Google LLC’s 2026 patent on reinforcement learning with search engine feedback demonstrates that human annotation is not a fixed architectural requirement of RLHF — automated feedback sources can replace human annotators without changing the core RLHF pipeline structure.
Beyond RLHF and DPO: hybrid frameworks and next-generation alternatives
A significant patent cluster involves hybrid methods that integrate SFT, DPO, and PPO within unified training pipelines — a trend that reflects the practical limitations of deploying either method in isolation. Baidu’s 2024 patent proposes combining DPO and PPO algorithms for SFT training into a unified alignment learning framework, explicitly stating that current frameworks merging only SFT and DPO lose the advantages of online reinforcement learning, and that methods merging DPO and PPO represent the next generation of alignment training.
Qingdao Ant Robot’s 2025 patent addresses the fundamental conflict between SFT (which encourages imitation of expert behavior) and RL (which encourages policy exploration) by employing a dual-path parallel architecture with a dynamic weight fusion mechanism that smoothly transitions from imitation learning to exploration — a principled engineering solution to the instability that arises when switching abruptly between training objectives.
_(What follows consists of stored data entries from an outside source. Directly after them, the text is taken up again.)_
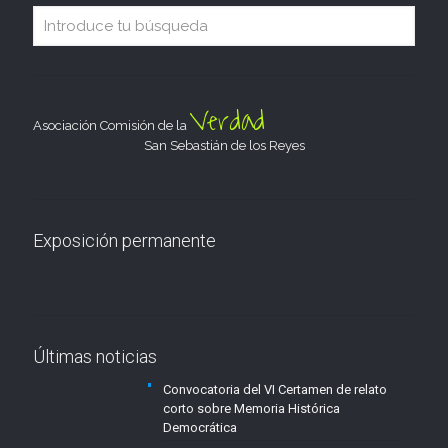
Verdad
Asociación Comisión de la
San Sebastián de los Reyes
Exposición permanente
Últimas noticias
Convocatoria del VI Certamen de relato
corto sobre Memoria Histórica
Democrática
Novel alternatives to both RLHF and DPO are also emerging from large-lab research. Google LLC’s 2025 Posterior Preference Optimization patent takes a Bayesian approach to preference fine-tuning, training the model to predict posterior token probabilities conditioned on human preferences — preserving pre-trained prediction distributions while adding sequential preference-tuned predictions, and addressing the RLHF weakness that balancing multiple preference models is difficult without degrading individual compliance. DeepMind Technologies’ 2025 Tied Preference Optimization patent extends DPO by explicitly modeling tied preferences — cases where neither response is preferred — which standard DPO’s binary formulation cannot handle. DeepMind’s companion 2025 patent on direct posterior preference fine-tuning provides a supervised variant that predicts posterior token probabilities conditioned on positive preferences without requiring additional per-vocabulary-token inference at decoding time. According to PatSnap’s IP intelligence platform, filings in this next-generation preference optimization space have accelerated significantly since 2024.
Google LLC’s federated RLHF patent demonstrates RLHF extended to federated learning settings, where multiple user devices each run local reward models and aggregate scores to a central server for model training — preserving privacy while expanding the diversity of human feedback signals. This architecture is structurally more compatible with RLHF’s explicit reward model than with DPO’s offline preference dataset approach, since federated reward scoring maps naturally to the reward model training stage. The PatSnap Insights blog covers related developments in federated AI and privacy-preserving machine learning.
“Methods merging DPO and PPO represent the next generation of alignment training — combining DPO’s stability with PPO’s online exploration yields superior performance to either alone.”
Baidu’s 2024 patent proposes a unified alignment learning framework combining DPO and PPO, explicitly stating that methods merging DPO and PPO represent the next generation of alignment training, as frameworks merging only SFT and DPO lose the advantages of online reinforcement learning.